### Task prompt:
Look in the material below for the line with "Look at this" and the line with "Wrap output in <instances>...</instances>. Mask: right", then set down exactly those two lines and all lines between, nothing more.
>>>
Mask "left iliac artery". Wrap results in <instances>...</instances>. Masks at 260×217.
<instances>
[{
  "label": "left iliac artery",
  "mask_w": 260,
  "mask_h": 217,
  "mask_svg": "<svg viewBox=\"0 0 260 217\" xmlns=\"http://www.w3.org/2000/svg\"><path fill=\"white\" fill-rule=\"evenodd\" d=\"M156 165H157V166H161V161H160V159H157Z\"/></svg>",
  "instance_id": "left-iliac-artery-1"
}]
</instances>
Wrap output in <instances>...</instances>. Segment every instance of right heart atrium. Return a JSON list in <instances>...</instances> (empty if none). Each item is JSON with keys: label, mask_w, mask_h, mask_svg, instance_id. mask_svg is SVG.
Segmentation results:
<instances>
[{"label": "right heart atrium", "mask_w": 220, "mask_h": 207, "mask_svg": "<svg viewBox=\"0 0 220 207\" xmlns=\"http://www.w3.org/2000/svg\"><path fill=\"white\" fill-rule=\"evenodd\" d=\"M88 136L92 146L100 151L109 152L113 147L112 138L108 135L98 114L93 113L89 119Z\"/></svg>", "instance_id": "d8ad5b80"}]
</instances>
<<<
>>>
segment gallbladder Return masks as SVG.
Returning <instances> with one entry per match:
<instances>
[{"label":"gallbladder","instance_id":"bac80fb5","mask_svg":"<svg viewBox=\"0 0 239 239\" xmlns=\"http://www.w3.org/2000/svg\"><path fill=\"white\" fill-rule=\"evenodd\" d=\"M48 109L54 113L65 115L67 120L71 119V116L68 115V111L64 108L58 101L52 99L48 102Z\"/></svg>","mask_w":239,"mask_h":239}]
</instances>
<<<
>>>
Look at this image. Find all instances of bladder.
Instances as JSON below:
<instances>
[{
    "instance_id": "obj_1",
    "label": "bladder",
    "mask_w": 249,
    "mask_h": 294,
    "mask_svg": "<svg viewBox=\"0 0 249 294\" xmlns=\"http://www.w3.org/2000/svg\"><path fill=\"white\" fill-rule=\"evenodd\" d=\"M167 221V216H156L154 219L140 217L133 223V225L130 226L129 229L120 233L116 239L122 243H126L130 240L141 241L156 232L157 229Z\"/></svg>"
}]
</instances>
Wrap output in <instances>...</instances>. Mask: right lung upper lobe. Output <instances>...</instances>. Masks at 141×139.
<<<
### Task solution:
Look at this image. Find all instances of bladder.
Instances as JSON below:
<instances>
[{
    "instance_id": "obj_1",
    "label": "bladder",
    "mask_w": 249,
    "mask_h": 294,
    "mask_svg": "<svg viewBox=\"0 0 249 294\" xmlns=\"http://www.w3.org/2000/svg\"><path fill=\"white\" fill-rule=\"evenodd\" d=\"M167 221V216H156L154 219L140 217L133 223V225L130 226L129 229L120 233L116 239L122 243H126L130 240L141 241L156 232L157 229Z\"/></svg>"
}]
</instances>
Wrap output in <instances>...</instances>. Mask: right lung upper lobe. Output <instances>...</instances>. Masks at 141×139.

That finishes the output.